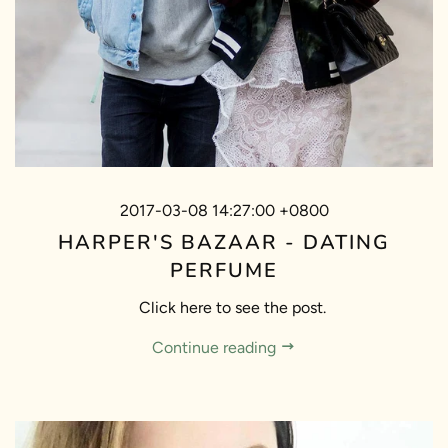
2017-03-08 14:27:00 +0800
HARPER'S BAZAAR - DATING
PERFUME
Click here to see the post.
Continue reading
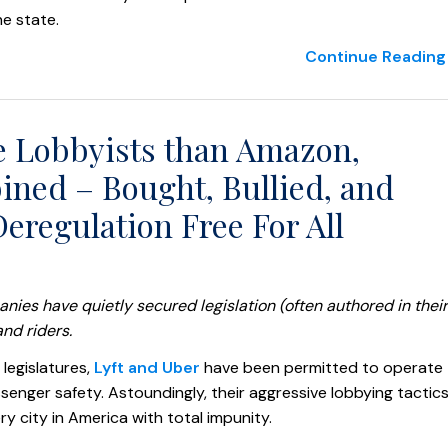
e state.
Continue Reading 
e Lobbyists than Amazon,
ned – Bought, Bullied, and
eregulation Free For All
ies have quietly secured legislation (often authored in their
nd riders.
 legislatures,
Lyft and Uber
have been permitted to operate
senger safety. Astoundingly, their aggressive lobbying tactic
y city in America with total impunity.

[TO DO] Could you please write out exactly the lines from the start of the entries above through the line that holds "ies have quietly", both included, with no pictures?

[TASK SOLUTION]
2017-03-08 14:27:00 +0800
HARPER'S BAZAAR - DATING
PERFUME
Click here to see the post.
Continue reading
e state.
Continue Reading 
e Lobbyists than Amazon,
ned – Bought, Bullied, and
eregulation Free For All
ies have quietly secured legislation (often authored in their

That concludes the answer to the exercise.